US-Präsident Barack Obama hat die historische Einigung im Streit um das iranische Atomprogramm gepriesen. Das Abkommen mache «das Land und die Welt sicherer», sagte Obama in einer Fernsehansprache aus dem Weissen Haus. Für den Iran sei «jeder Pfad» zur Atombombe abgeschnitten. Die Verbreitung von Atomwaffen im Nahen Osten sei «gestoppt». Obama sagte, das Abkommen beruhe nicht auf Vertrauen, sondern auf einer Überprüfung durch internationale Inspektoren.

Sollte Teheran gegen seine Verpflichtungen verstossen, würden die Sanktionen sofort wieder «zuschnappen». Der Präsident rief den US-Kongress auf, die Einigung mit dem Iran mitzutragen. Für den Fall einer Ablehnung des Deals durch das Parlament drohte er mit seinem Veto.

RUSSLAND

Der russische Aussenminister Sergej Lawrow hat die Atomvereinbarung mit dem Iran begrüsst. Er bestätigte in Wien auch, dass sich sein Land für die iranische Forderung nach Aufhebung des UN-Waffenembargos eingesetzt habe. Der Westen habe jedoch auf dem Erhalt der Beschränkungen beharrt. Deshalb hätten die Iraner sich auf einen Kompromiss eingelassen.

Demnach könnte das Embargo bis zu fünf Jahre weiter gelten. Doch könnte der Iran in dieser Zeit Waffen importieren, falls es den UN-Sicherheitsrat davon in Kenntnis setze und den Import dort verifizieren lasse. Russland hofft, bald ein Luftabwehrsystem an den Iran verkaufen zu können.

SCHWEIZ

Die Schweiz hat den den Abschluss eines umfassenden Atomabkommens mit dem Iran begrüsst. Es sei ein Erfolg für die friedliche Beilegung eines Konflikts «mit den Mitteln der Diplomatie».

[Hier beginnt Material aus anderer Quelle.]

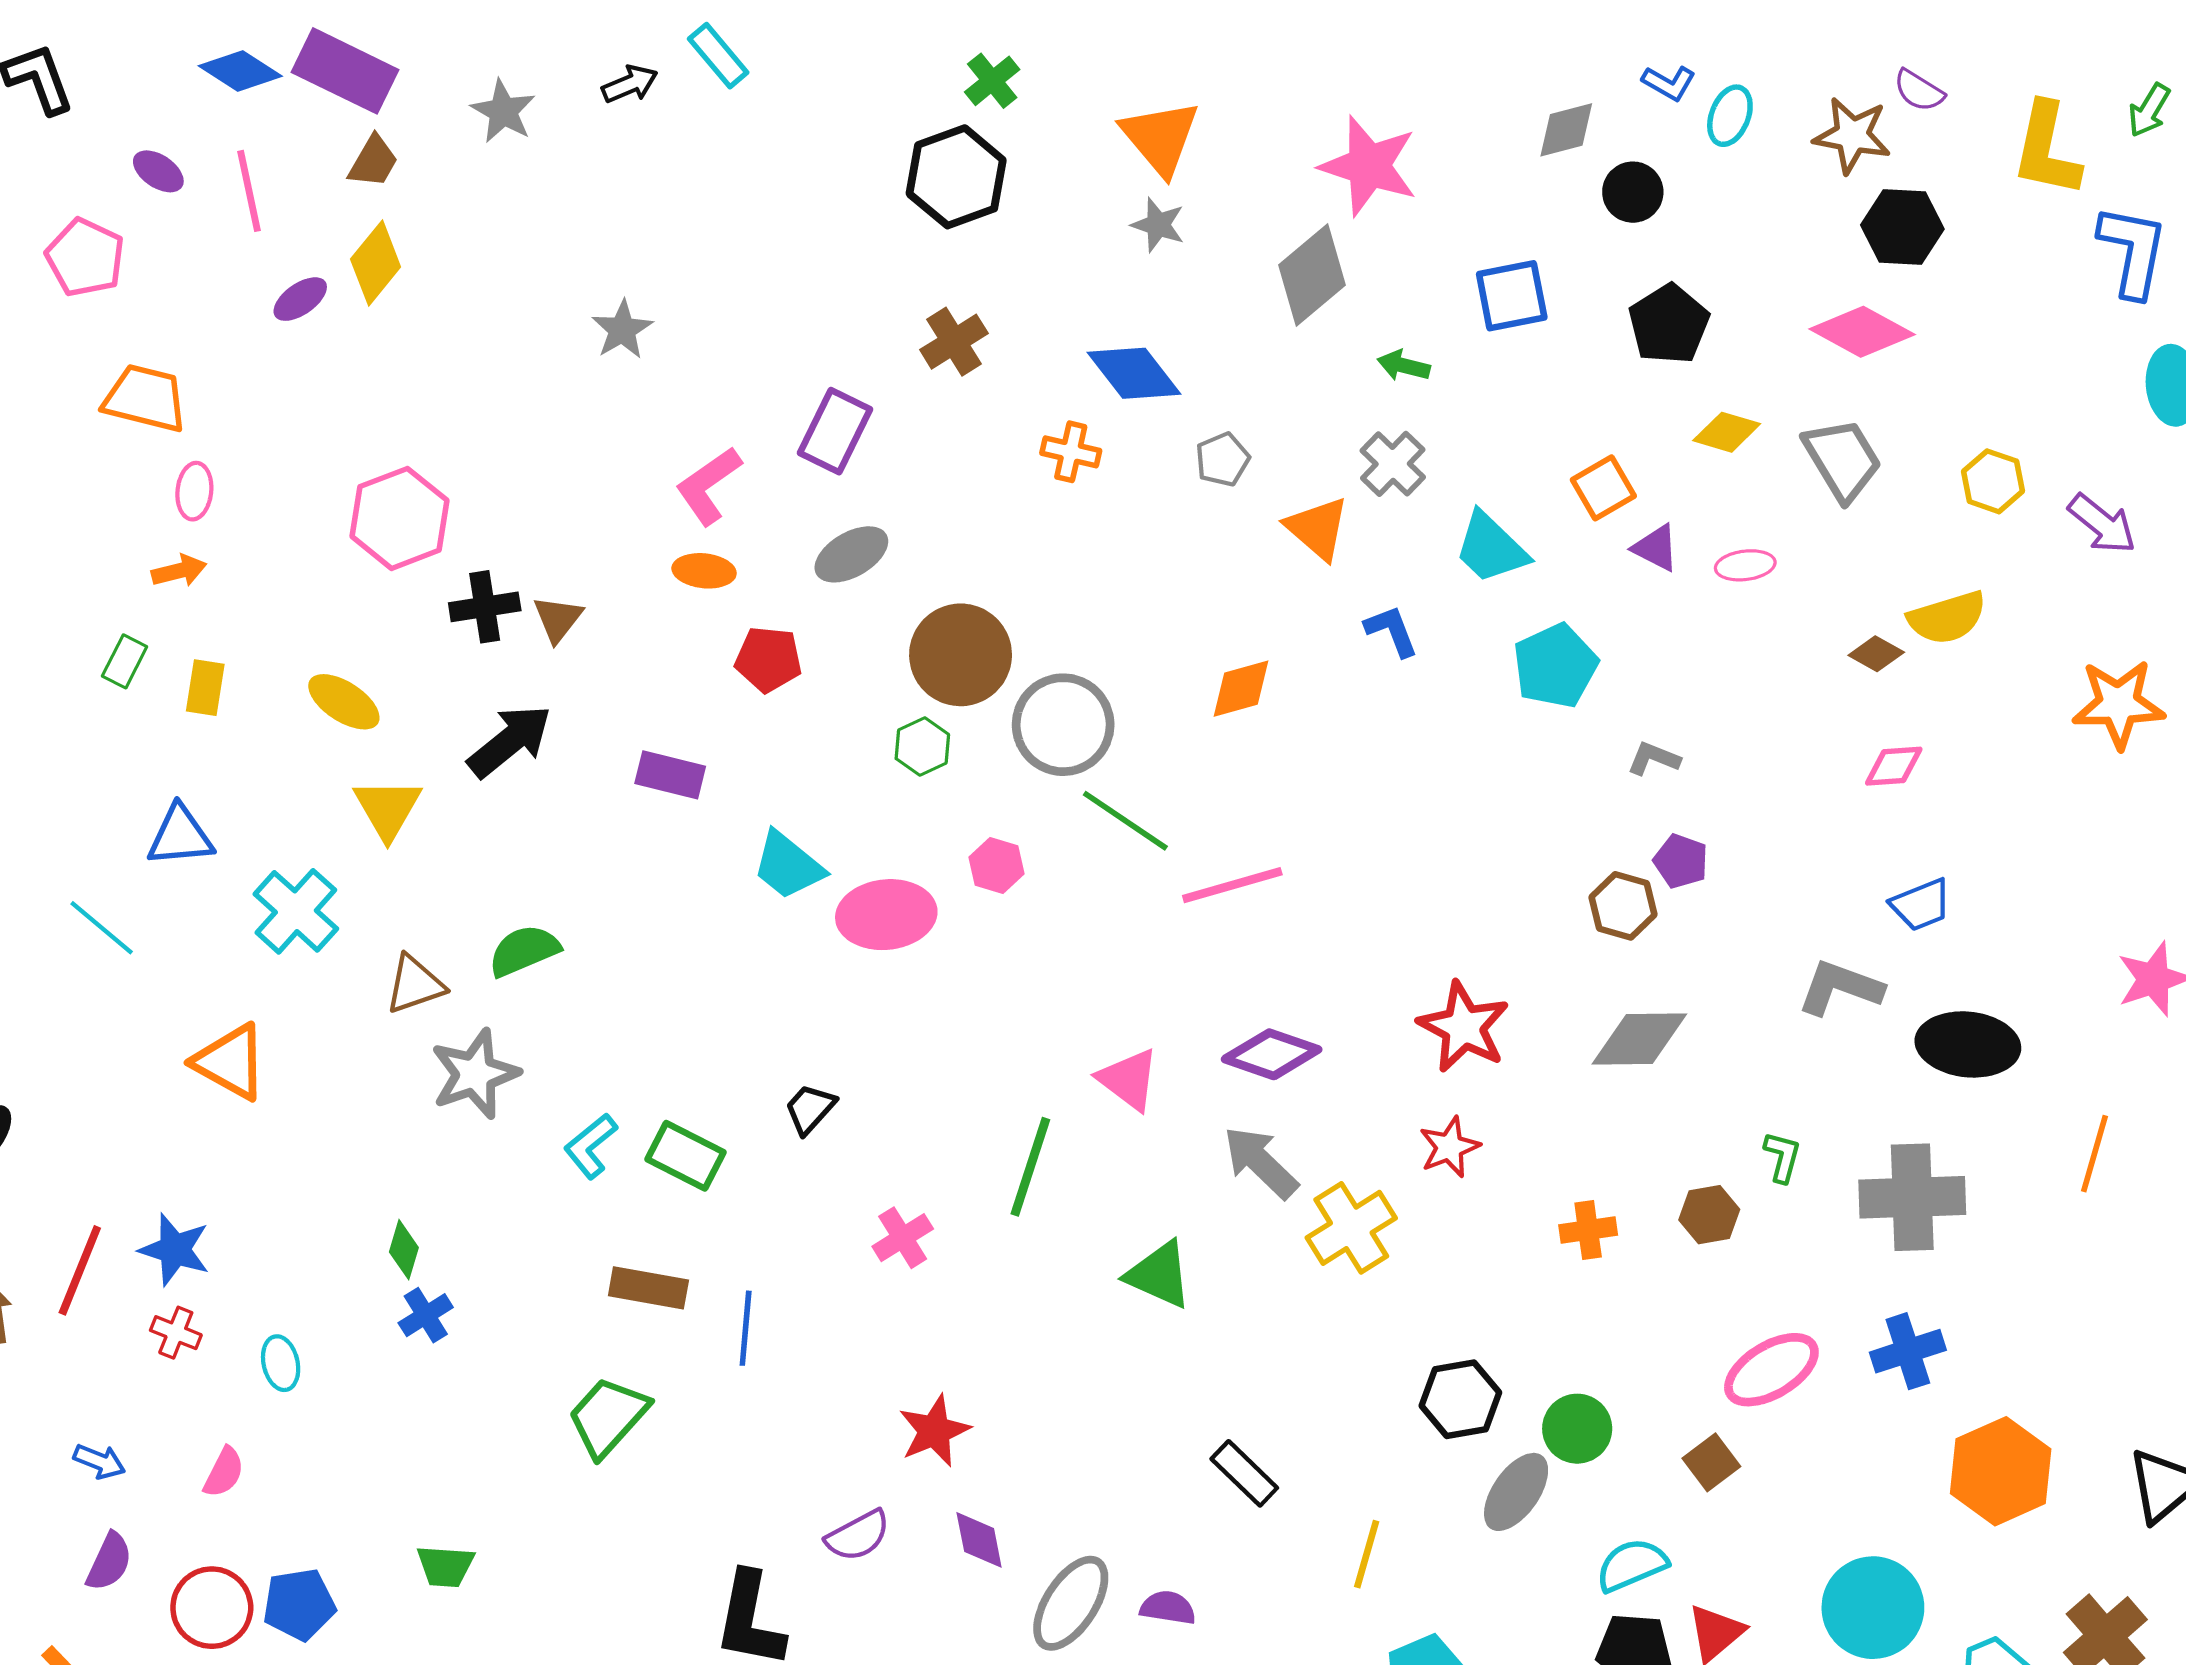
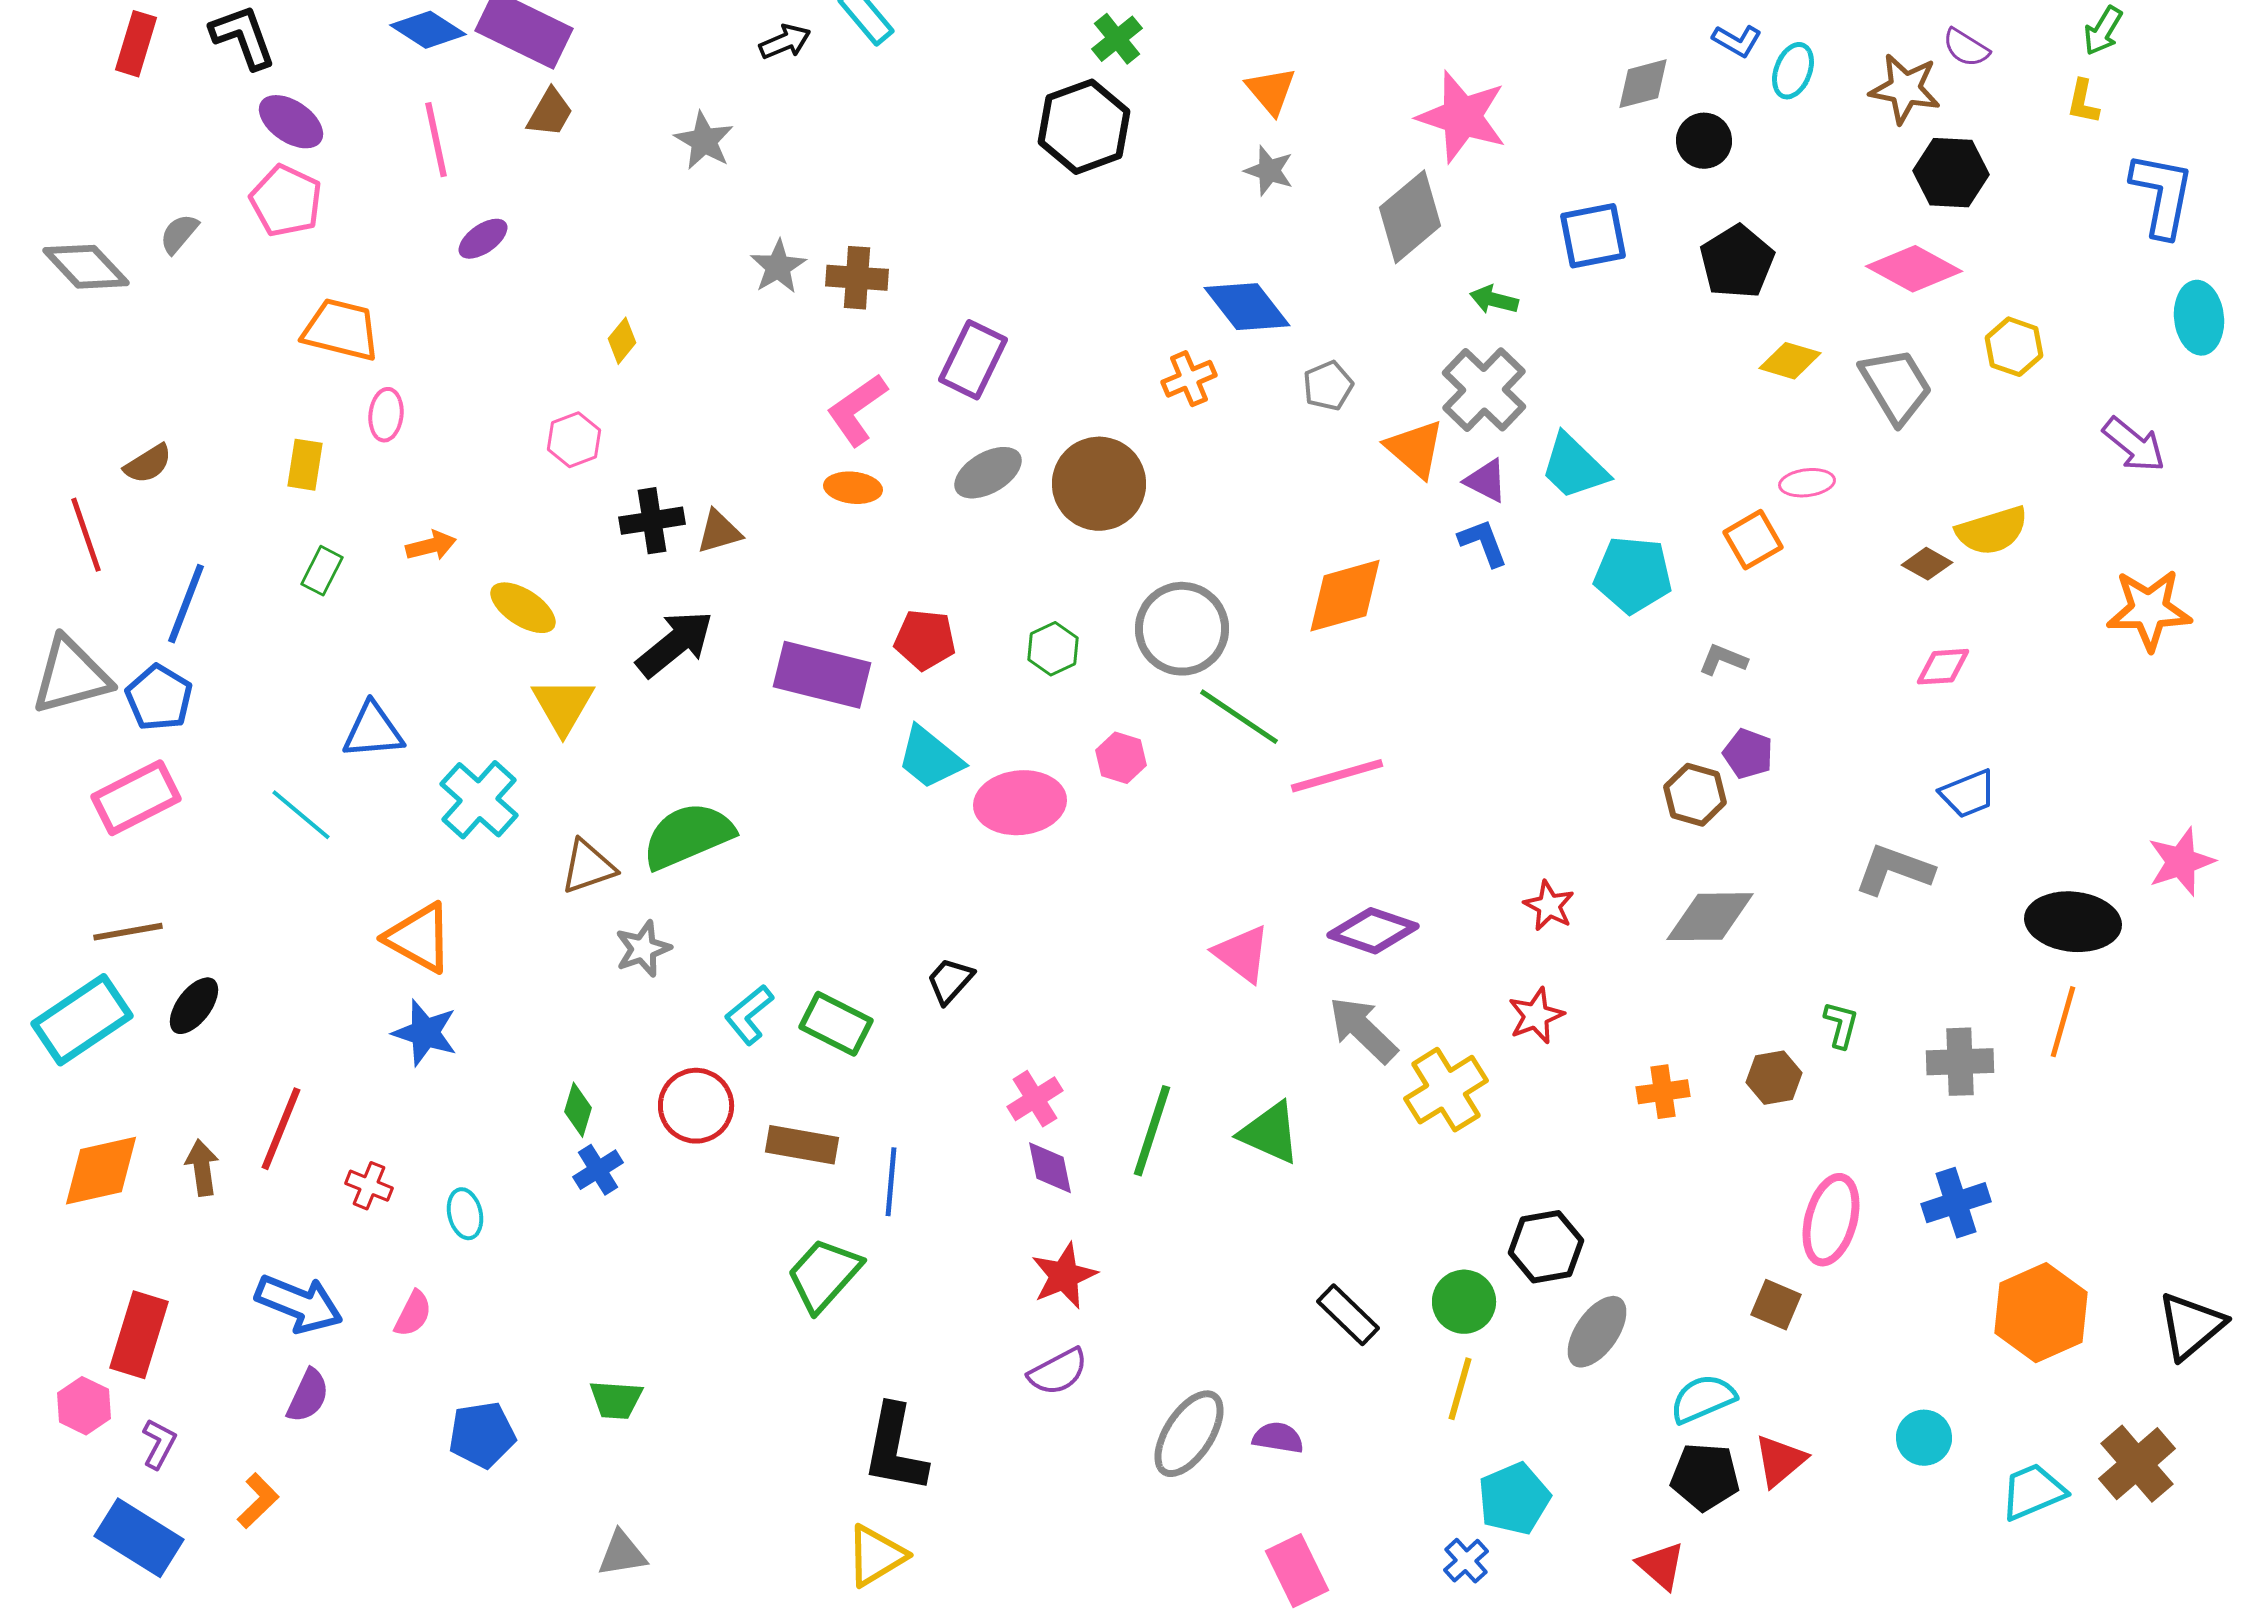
green arrow: (2149, 110) -> (2103, 31), moved
gray star: (503, 111) -> (704, 141), moved
orange triangle: (1160, 138) -> (1271, 91), size x0.7
yellow L-shape: (2046, 150) -> (2083, 102), size x0.5
purple ellipse: (158, 171) -> (291, 122), moved, size x1.4
yellow diamond: (376, 263) -> (622, 341), moved, size x0.6
brown cross: (954, 342) -> (857, 278), moved, turned 36
orange cross: (1071, 452) -> (1189, 379), turned -36
gray cross: (1393, 464) -> (1484, 390), size x1.4
yellow hexagon: (1993, 481) -> (2014, 347), moved
orange square: (1603, 488) -> (1753, 540), moved
pink hexagon: (400, 518) -> (574, 440), size x0.6
purple triangle: (1656, 548) -> (1486, 481), moved
orange arrow: (179, 571) -> (431, 546), moved
brown triangle: (558, 619) -> (719, 532), turned 36
brown circle: (961, 655) -> (1099, 484), moved
red pentagon: (768, 659) -> (925, 640), moved
cyan pentagon: (1555, 666) -> (1633, 575), turned 30
yellow rectangle: (205, 688) -> (305, 465), moved
orange diamond: (1241, 689) -> (1345, 596), size x1.4
purple rectangle: (670, 775) -> (822, 675), size x1.5
green semicircle: (524, 951) -> (688, 836), size x1.4
red star: (1464, 1027) -> (1549, 906), size x0.6
black ellipse: (1968, 1044) -> (2073, 922), moved
gray star: (475, 1074) -> (643, 949), size x0.7
orange line: (2094, 1154) -> (2063, 1022), moved
green line: (1030, 1167) -> (1152, 1131), moved
gray cross: (1912, 1197) -> (1960, 1062), size x0.7
blue star: (175, 1250) -> (425, 1033), moved
pink ellipse: (1771, 1370) -> (1831, 1220), turned -44
green trapezoid: (608, 1417) -> (824, 1275), moved
green circle: (1577, 1429) -> (1464, 1302), moved
blue arrow: (99, 1461) -> (299, 1304), size x1.8
brown square: (1711, 1462) -> (1776, 1305), turned -30
purple semicircle: (858, 1536) -> (1058, 1372), moved
purple diamond: (979, 1540) -> (1050, 1168), moved
red circle: (212, 1608) -> (696, 1106), moved
cyan circle: (1873, 1608) -> (1924, 1438), size x0.6

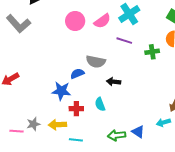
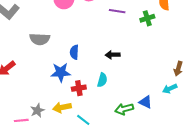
gray semicircle: (96, 62) -> (40, 39), moved
blue semicircle: (77, 74) -> (74, 52), turned -56
cyan semicircle: (100, 104) -> (102, 80), turned -136
cyan line: (76, 140) -> (83, 120), turned 40

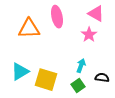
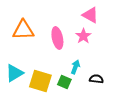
pink ellipse: (57, 17) -> (57, 38), moved
green square: (78, 86) -> (64, 82), moved, turned -32

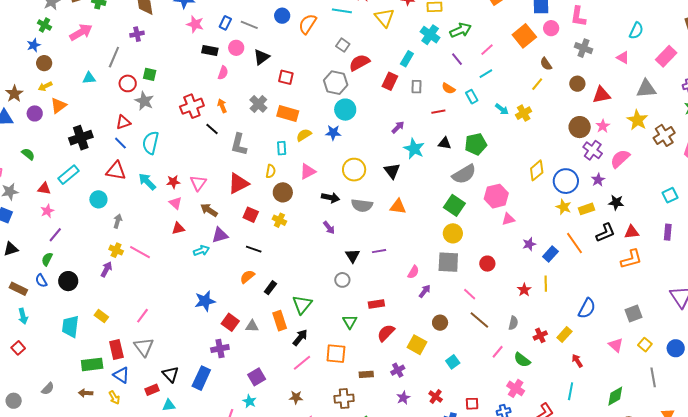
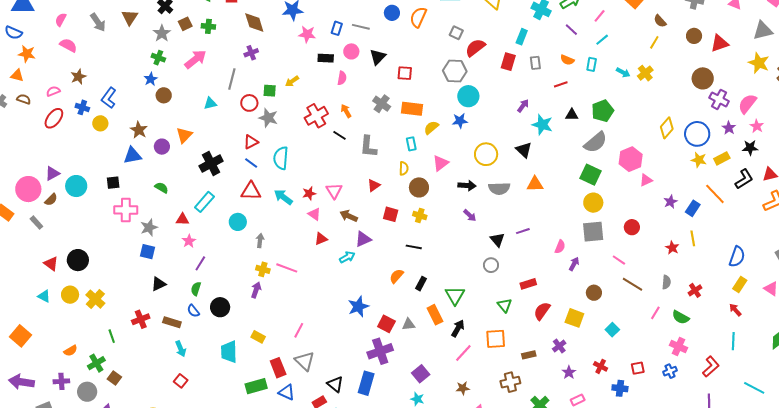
yellow arrow: (45, 86) -> (292, 81), moved
cyan rectangle: (472, 97) -> (592, 64), turned 48
pink star: (603, 126) -> (757, 126), moved
red triangle: (238, 184) -> (374, 185), size x0.6
black line: (254, 249) -> (414, 247), moved
yellow rectangle: (564, 335) -> (740, 285), moved
purple cross: (220, 349) -> (380, 351), size x1.4

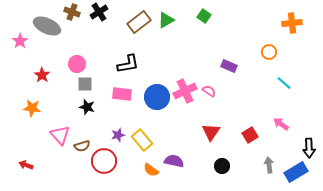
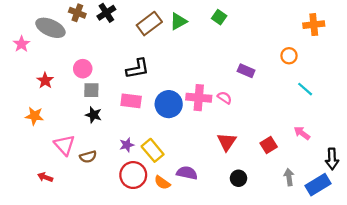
pink cross: (185, 91) -> (199, 98), turned 30
red circle: (104, 161) -> (133, 175), moved
red arrow: (26, 165) -> (45, 177), moved

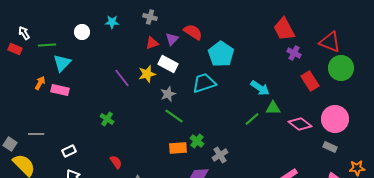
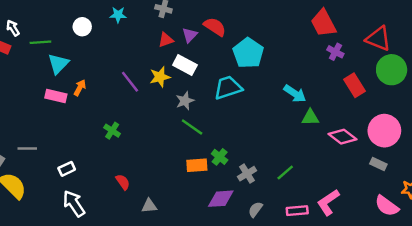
orange arrow: (40, 83) -> (80, 88), moved
green line: (252, 119) -> (285, 172), moved

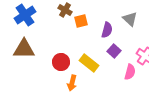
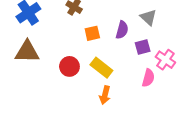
orange square: (81, 21) -> (92, 33), moved
purple square: (114, 51) -> (143, 47), moved, turned 32
orange arrow: (72, 83) -> (105, 95), moved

Die Schweiz sehe sich in ihrem «Grundsatz der friedlichen Konfliktlösung» bestärkt. Die Klärung des Konflikts um das iranische Atomprogramm sei «von historischer Bedeutung und ein Meilenstein für die Region des Mittleren Ostens und darüber hinaus», teilte das Eidgenössische Departement für auswärtige Angelegenheiten (EDA) mit.

Die Verhandlungsparteien seien nun angehalten, die Umsetzung des Abkommens unverzüglich und konstruktiv an die Hand zu nehmen. Das nun verabschiedete Abkommen basiere auf zwei Voretappen, die in der Schweiz verhandelt wurden, erinnerte das EDA.

FRANKREICH

Ein französischer Diplomat sagte in Wien, das Abkommen sehe vor, dass die in dem Streit verhängten internationalen Sanktionen ab Anfang 2016 schrittweise aufgehoben würden. Sollte die Islamische Republik gegen die Verpflichtungen in dem Abkommen verstossen, würden die Strafmassnahmen wieder in Kraft gesetzt. Demnach könnten die ersten Sanktionen nach einer Sitzung der Internationalen Atomenergiebehörde (IAEA) Mitte Dezember aufgehoben werden, bei der eine Untersuchung zur möglichen militärischen Dimension des iranischen Atomprogramms abgeschlossen werden soll.